What's in it for the open source people?

The spirit of the open source community is such that more transparency within software is a good thing. Developers and distributors are motivated by the belief that free software will enable users to add enhancements, resulting in better programs.

I'm a data creator; how will open source and open standards affect me?

Choosing an open source tool tailored to your requirements will greatly enhance the chances of a digital object's longevity. As so much of data curation involves thinking about the overall life cycle of a digital object, it is crucial to think first about what format in which to create a document or what tools to rely upon. Choosing a proprietary format might well hamper any long-term curation of the object, whereas an open format enables the introduction of preservation procedures into the data creating process. Furthermore, the absence of legal restrictions that determine the ways in which digital assets can be stored and manipulated enables a digital curator to emulate, migrate or reuse software or data with far fewer complications.

I'm a data curator; how will open source affect me?

Once materials have been created in open formats with open source tools it will be easier to tailor the curation process to one's specific needs. A clear understanding can be established of how a digital object was created and structured. In the long-term if digital objects are obtained with no available rendering software, it should be fairly easy to recreate or reuse the digital object provided that the source code has been archived and is sufficiently well documented.

I'm a data re-user; how will open source affect me?

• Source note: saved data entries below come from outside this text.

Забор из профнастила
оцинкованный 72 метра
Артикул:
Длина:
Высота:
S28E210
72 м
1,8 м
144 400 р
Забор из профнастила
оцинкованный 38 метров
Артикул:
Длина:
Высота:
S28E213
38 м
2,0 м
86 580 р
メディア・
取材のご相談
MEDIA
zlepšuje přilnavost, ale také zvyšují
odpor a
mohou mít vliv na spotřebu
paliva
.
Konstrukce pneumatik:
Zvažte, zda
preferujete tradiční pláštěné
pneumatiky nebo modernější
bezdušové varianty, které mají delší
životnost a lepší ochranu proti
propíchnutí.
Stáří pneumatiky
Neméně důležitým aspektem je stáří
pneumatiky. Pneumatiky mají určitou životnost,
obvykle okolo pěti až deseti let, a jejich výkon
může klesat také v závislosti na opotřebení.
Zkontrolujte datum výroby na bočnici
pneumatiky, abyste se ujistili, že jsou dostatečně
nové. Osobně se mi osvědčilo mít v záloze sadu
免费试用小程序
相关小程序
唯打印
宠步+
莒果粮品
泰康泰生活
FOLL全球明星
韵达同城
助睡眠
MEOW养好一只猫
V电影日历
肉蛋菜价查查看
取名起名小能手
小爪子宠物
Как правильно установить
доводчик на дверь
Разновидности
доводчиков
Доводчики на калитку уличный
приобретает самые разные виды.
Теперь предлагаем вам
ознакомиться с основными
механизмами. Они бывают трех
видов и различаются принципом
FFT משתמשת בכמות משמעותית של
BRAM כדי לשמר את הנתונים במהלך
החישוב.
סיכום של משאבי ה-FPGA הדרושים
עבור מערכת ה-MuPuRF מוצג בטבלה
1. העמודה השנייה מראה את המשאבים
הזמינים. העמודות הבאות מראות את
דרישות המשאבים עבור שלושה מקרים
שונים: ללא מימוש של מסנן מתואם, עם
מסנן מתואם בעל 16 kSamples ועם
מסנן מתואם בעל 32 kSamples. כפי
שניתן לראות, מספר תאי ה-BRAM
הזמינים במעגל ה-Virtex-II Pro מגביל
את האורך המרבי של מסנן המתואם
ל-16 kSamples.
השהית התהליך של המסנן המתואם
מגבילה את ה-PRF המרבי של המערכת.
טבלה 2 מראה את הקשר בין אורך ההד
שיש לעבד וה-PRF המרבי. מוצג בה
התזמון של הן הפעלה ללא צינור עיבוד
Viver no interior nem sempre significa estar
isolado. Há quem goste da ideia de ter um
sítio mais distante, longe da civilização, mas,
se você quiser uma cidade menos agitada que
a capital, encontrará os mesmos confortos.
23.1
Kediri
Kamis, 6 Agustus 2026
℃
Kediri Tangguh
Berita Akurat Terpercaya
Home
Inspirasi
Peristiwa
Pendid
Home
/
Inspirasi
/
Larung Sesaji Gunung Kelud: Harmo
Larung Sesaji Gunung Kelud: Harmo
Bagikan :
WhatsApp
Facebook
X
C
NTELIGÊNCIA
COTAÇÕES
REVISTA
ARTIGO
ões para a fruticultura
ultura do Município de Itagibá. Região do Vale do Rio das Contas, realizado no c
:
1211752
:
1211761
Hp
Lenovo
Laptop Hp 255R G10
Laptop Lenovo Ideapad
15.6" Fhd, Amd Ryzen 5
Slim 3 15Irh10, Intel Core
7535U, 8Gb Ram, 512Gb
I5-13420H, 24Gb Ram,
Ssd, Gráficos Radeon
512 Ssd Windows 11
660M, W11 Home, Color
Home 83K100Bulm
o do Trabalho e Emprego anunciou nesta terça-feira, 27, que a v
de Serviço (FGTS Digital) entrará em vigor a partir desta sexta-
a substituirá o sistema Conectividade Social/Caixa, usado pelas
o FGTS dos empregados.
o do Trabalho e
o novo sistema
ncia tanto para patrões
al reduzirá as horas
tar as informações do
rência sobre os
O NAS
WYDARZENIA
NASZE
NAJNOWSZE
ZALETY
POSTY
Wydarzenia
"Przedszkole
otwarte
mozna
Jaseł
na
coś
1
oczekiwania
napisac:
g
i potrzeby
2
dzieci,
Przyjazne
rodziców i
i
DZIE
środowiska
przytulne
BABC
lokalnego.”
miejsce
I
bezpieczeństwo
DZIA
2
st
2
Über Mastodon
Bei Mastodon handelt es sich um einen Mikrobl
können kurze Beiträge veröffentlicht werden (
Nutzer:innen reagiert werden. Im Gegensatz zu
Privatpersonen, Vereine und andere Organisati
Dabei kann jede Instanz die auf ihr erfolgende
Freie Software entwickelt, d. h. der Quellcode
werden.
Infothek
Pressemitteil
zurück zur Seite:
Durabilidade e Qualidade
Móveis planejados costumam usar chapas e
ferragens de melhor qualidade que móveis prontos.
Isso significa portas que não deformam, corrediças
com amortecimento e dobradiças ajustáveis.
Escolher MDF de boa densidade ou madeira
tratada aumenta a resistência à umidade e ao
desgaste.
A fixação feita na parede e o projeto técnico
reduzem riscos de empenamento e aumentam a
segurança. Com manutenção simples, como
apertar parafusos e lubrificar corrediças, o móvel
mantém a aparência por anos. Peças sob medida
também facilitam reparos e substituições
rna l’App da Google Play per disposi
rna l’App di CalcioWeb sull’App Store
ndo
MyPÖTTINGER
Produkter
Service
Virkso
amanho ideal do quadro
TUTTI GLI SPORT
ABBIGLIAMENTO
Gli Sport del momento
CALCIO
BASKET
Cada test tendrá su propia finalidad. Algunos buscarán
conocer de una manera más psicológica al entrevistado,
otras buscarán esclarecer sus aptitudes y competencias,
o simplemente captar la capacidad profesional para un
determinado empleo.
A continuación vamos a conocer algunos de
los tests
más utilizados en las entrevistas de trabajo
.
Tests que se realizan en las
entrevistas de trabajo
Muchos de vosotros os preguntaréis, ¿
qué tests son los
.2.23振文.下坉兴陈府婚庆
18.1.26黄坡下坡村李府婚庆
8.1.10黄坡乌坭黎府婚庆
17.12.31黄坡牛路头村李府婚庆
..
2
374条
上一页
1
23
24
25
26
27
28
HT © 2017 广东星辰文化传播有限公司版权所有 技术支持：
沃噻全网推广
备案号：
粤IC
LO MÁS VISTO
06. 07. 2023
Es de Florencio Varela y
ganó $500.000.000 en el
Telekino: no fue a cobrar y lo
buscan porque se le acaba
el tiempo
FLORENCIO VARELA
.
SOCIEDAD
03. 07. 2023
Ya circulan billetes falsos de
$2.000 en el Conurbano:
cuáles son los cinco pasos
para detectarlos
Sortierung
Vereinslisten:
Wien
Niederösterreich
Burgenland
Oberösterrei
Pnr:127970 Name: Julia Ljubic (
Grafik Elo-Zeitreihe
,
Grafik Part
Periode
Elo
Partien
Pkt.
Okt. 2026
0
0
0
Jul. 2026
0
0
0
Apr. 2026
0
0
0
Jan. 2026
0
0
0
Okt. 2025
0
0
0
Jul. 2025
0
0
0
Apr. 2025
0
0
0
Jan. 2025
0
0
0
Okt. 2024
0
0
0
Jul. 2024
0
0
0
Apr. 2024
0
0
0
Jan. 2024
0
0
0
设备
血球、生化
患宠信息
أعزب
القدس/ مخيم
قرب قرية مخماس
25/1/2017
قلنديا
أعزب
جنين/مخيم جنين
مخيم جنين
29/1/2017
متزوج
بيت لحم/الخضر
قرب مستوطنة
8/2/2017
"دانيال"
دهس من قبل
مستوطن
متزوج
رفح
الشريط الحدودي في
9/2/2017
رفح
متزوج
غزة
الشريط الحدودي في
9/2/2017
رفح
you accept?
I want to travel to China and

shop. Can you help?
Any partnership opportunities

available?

Most immediately, the transparency that characterises the OSS model is of great benefit. In order to effectively reuse or access a digital resource in the future, understanding a program is a great facilitator, and this can be more easily done with full access to the source code. In the long-term open source file formats will greatly enhance accessibility to data. Being dependent on commercial or proprietary software may well restrict access as one will need to obtain the exact same software in order to read particular file formats, and the software, or the company that created it may no longer be around.

Does open source come with any licensing at all?

The open source community recognises a range of individual off-the-shelf open source licenses. In order to qualify, a license must satisfy the open source definition, and offer users the right to freely obtain, use, reuse and distribute licensed code. Some go further, adding what's known as a copyleft clause that stipulates that any subsequent, derivative code must be released under the same open license. Nothing in the open source definition compels distributors to release software for no fee, but anyone who acquires the software may redistribute as widely as they wish without remuneration.

Can I be sure that the open source software will always be maintained and have full functionality?

Provided that the software is both open source and available then it will be possible for any other party to step in and take over the maintenance and development of a particular software project. Proprietary software on the other hand offers few assurances of on-going maintenance, and commercial licenses usually absolve distributors of all responsibility if the software goes wrong.

Does the open source approach have any drawbacks?

The problems associated with open source are well documented by its opponents. Some of the most common include.

What is the future of open source?

Currently, the wide scale adoption of open source software and open formats remains, in comparison with proprietary alternatives, is rather low. The follow-the-crowd mentality is a reasonable strategy for ensuring the longevity of one's resources: if there are enough people with a vested interest in continued support for a particular software product then there are attractive profits to be made by commercial companies from ensuring it remains available.